Wed, Jun 22, 2016 - Page 3 News List

Ten universities among top 100

LEAPS AND BOUNDS:National Taiwan University of Science and Technology climbed 34 positions after the magazine changed its weighting system to make it ‘fairer’

By Sean Lin  /  Staff reporter

The number of Taiwanese universities in Asia’s top 100 fell to 10 from last year’s 11, according to the Asia University Rankings released on Monday by Times Higher Education magazine.

Overall, 24 Taiwanese universities made the annual rankings, tying the nation with South Korea in the number of facilities on the list.

The performance of the universities was measured using 13 indicators in five main categories — teaching, research, citations, international outlook and industry income, which refers to a university’s ability to reinforce industry with innovation.

The 10 Taiwanese universities in the top 100 list are National Taiwan University (15th), National Taiwan University of Science and Technology (28th), National Chiao Tung University (31st), National Tsing Hua University (35th), National Cheng Kung University (41st), China Medical University (46th), National Taiwan Normal University (68th), National Yang Ming University (70th), National Sun Yat-sen University (73rd) and National Central University (94th).

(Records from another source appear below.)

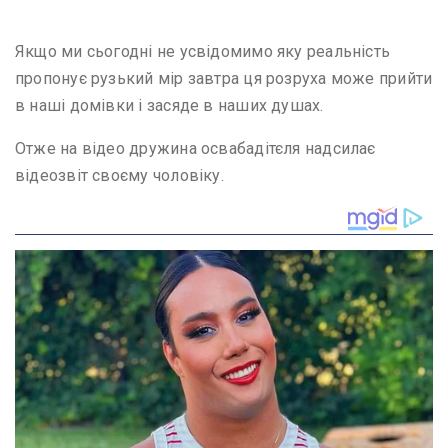
Якщо ми сьогодні не усвідомимо яку реальність
пропонує рузький мір завтра ця розруха може прийти
в наші домівки і засяде в наших душах.
Отже на відео дружина освабадітєля надсилає
відеозвіт своєму чоловіку.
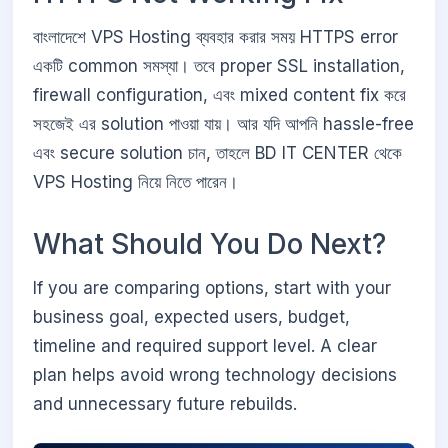
বাংলাদেশে VPS Hosting ব্যবহার করার সময় HTTPS error
একটি common সমস্যা। তবে proper SSL installation,
firewall configuration, এবং mixed content fix করে
সহজেই এর solution পাওয়া যায়। আর যদি আপনি hassle-free
এবং secure solution চান, তাহলে BD IT CENTER থেকে
VPS Hosting নিয়ে নিতে পারেন।
What Should You Do Next?
If you are comparing options, start with your
business goal, expected users, budget,
timeline and required support level. A clear
plan helps avoid wrong technology decisions
and unnecessary future rebuilds.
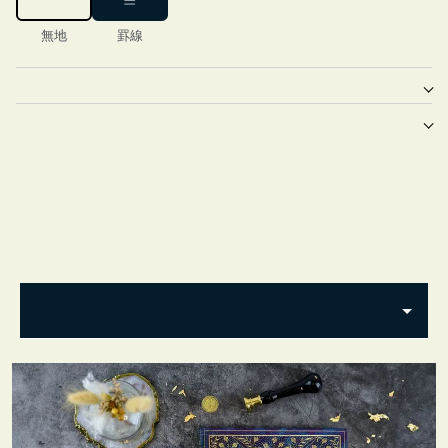
無地
罫線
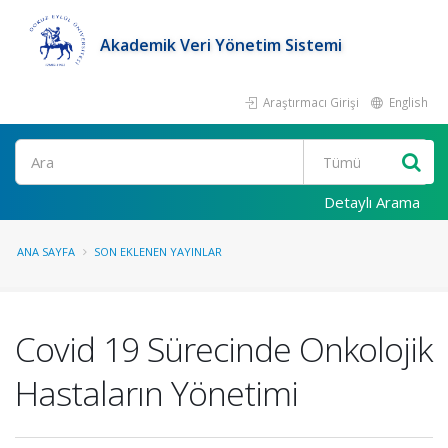
Akademik Veri Yönetim Sistemi
Araştırmacı Girişi
English
Ara
Detaylı Arama
ANA SAYFA
SON EKLENEN YAYINLAR
Covid 19 Sürecinde Onkolojik
Hastaların Yönetimi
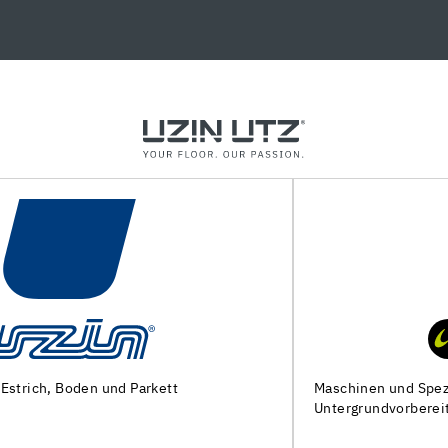
Maschinen und Spezialwerkzeuge zur
Untergrundvorbereitung und Verlegung von Bodenbelägen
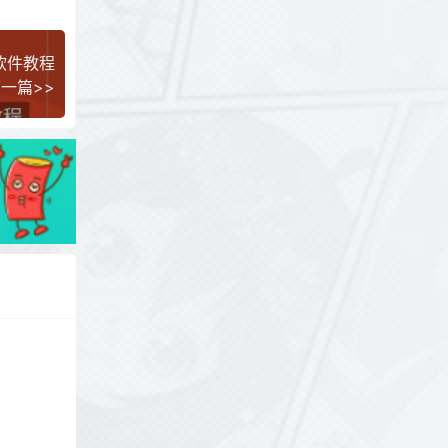
软件教程
一篇>>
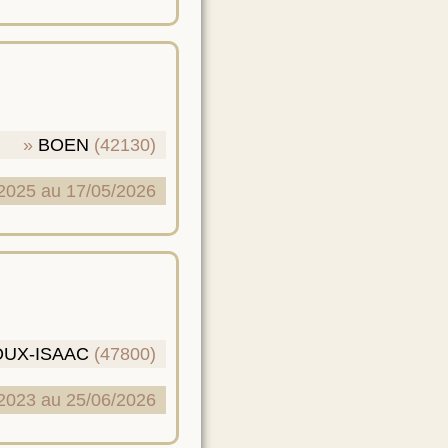
BOEN
(42130)
2025 au 17/05/2026
OUX-ISAAC
(47800)
2023 au 25/06/2026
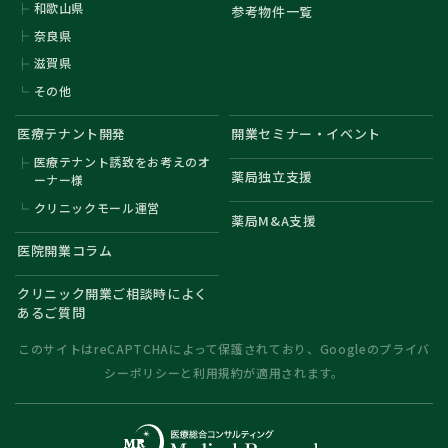
和歌山県
参考物件一覧
奈良県
滋賀県
その他
医療テナント開発
開業セミナー・イベント
医療テナント誘致をお考えのオ
薬局独立支援
ーナー様
クリニックモール運営
薬局M&A支援
医院開業コラム
クリニック開業ご相談時によく
あるご質問
このサイトはreCAPTCHAによって保護されており、Googleの
プライバ
シーポリシー
と
利用規約
が適用されます。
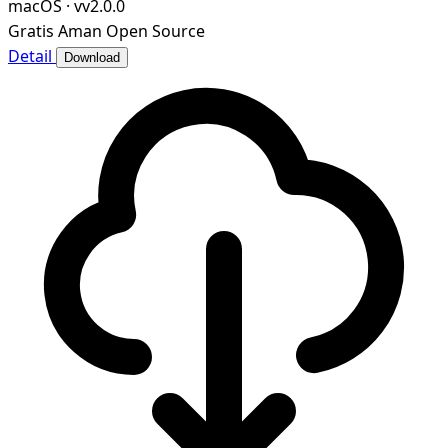
macOS
·
vv2.0.0
Gratis
Aman
Open Source
Detail
Download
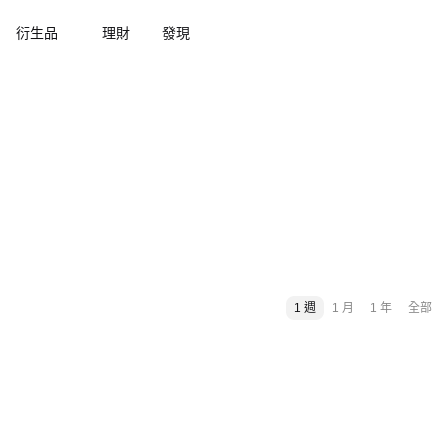
衍生品
理財
發現
1 週
1 月
1 年
全部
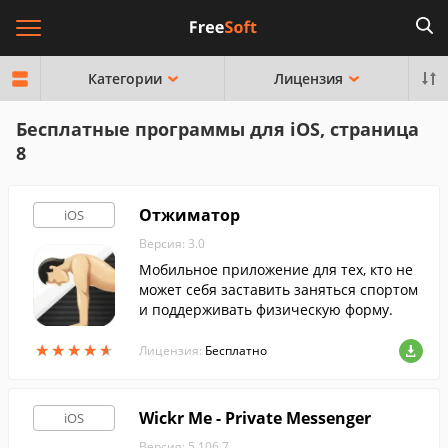
Категории
Лицензия
Бесплатные программы для iOS, страница
8
Отжиматор
iOS
Версия: 3.0
Мобильное приложение для тех, кто не
может себя заставить заняться спортом
и поддерживать физическую форму.
★
★
★
★
★
★
★
★
★
★
Лицензия:
Бесплатно
Wickr Me - Private Messenger
iOS
Версия: 5.106.7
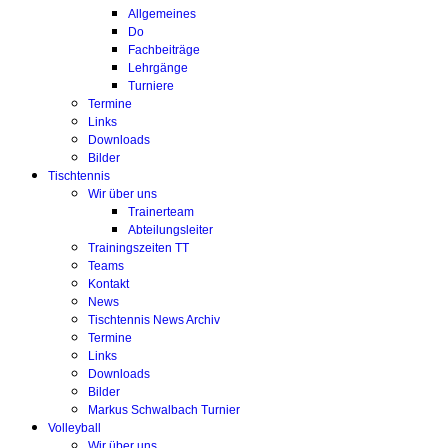
Allgemeines
Do
Fachbeiträge
Lehrgänge
Turniere
Termine
Links
Downloads
Bilder
Tischtennis
Wir über uns
Trainerteam
Abteilungsleiter
Trainingszeiten TT
Teams
Kontakt
News
Tischtennis News Archiv
Termine
Links
Downloads
Bilder
Markus Schwalbach Turnier
Volleyball
Wir über uns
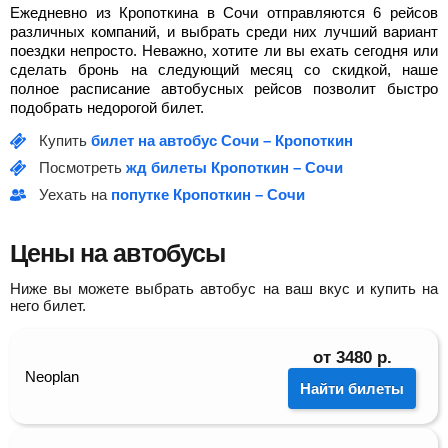
Ежедневно из Кропоткина в Сочи отправляются 6 рейсов
различных компаний, и выбрать среди них лучший вариант
поездки непросто. Неважно, хотите ли вы ехать сегодня или
сделать бронь на следующий месяц со скидкой, наше
полное расписание автобусных рейсов позволит быстро
подобрать недорогой билет.
Купить
билет на автобус Сочи – Кропоткин
Посмотреть
жд билеты Кропоткин – Сочи
Уехать на
попутке Кропоткин – Сочи
Цены на автобусы
Ниже вы можете выбрать автобус на ваш вкус и купить на
него билет.
от
3480
р.
Neoplan
Найти билеты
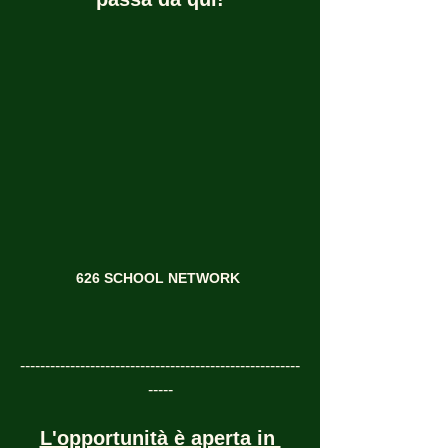
626 SCHOOL NETWORK
--------------------------------------------------------
-----
L'opportunità è aperta in 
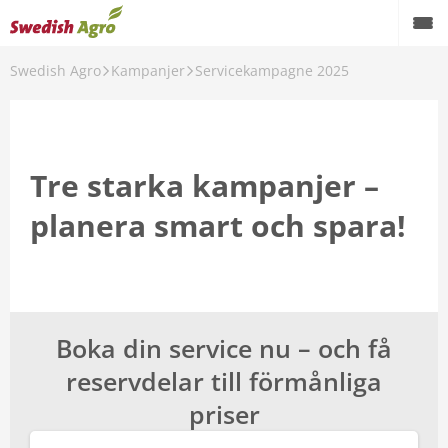
Swedish Agro
Kampanjer
Servicekampagne 2025
Växtodling
Foder
Spannmål
Tre starka kampanjer –
planera smart och spara!
Maskiner
Butik
Aktuellt
Boka din service nu – och få
Kampanjer
reservdelar till förmånliga
Karriär
priser
Om oss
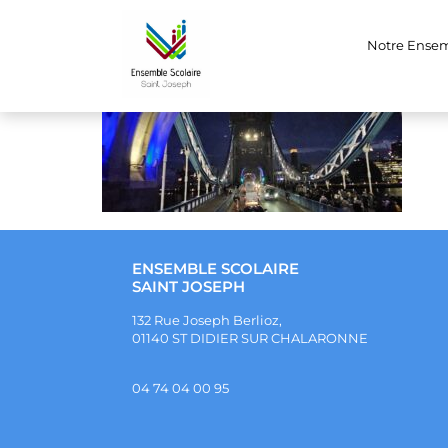
08db6a64-49e9-
Notre Ense
ENSEMBLE SCOLAIRE
SAINT JOSEPH
132 Rue Joseph Berlioz,
01140 ST DIDIER SUR CHALARONNE
04 74 04 00 95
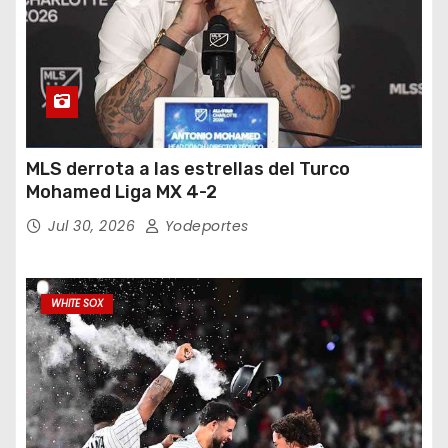
MLS derrota a las estrellas del Turco
Mohamed Liga MX 4-2
Jul 30, 2026
Yodeportes
WHITE SOX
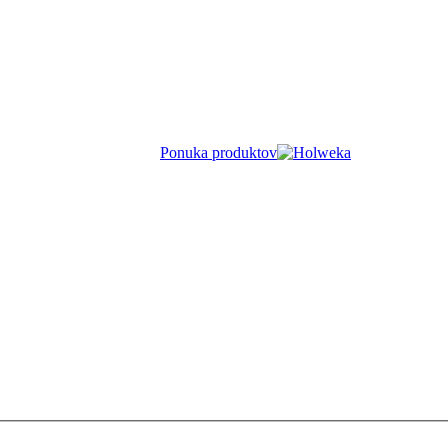
Ponuka produktov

Ranking between 100th and 200th were Chang Gung University (101-110), Taipei Medical University (111-120), Yuan Ze University (121-130), Asia University, Taiwan (131-140), Feng Chia University (131-140), Kaohsiung Medical University (131-140), National Chung Hsing University (131-140), National Ocean University (131-140), Chung Yuan Christian University (141-150), National Chung Cheng University (141-150), National Chung Cheng University (141-150), National Taipei University of Technology (141-150), Fu Jen Catholic University (181-190), National Chengchi University (181-190) and I-shou University (191-200).

National Taiwan University of Science and Technology (NTUST) made the biggest jump in the list, climbing 34 positions.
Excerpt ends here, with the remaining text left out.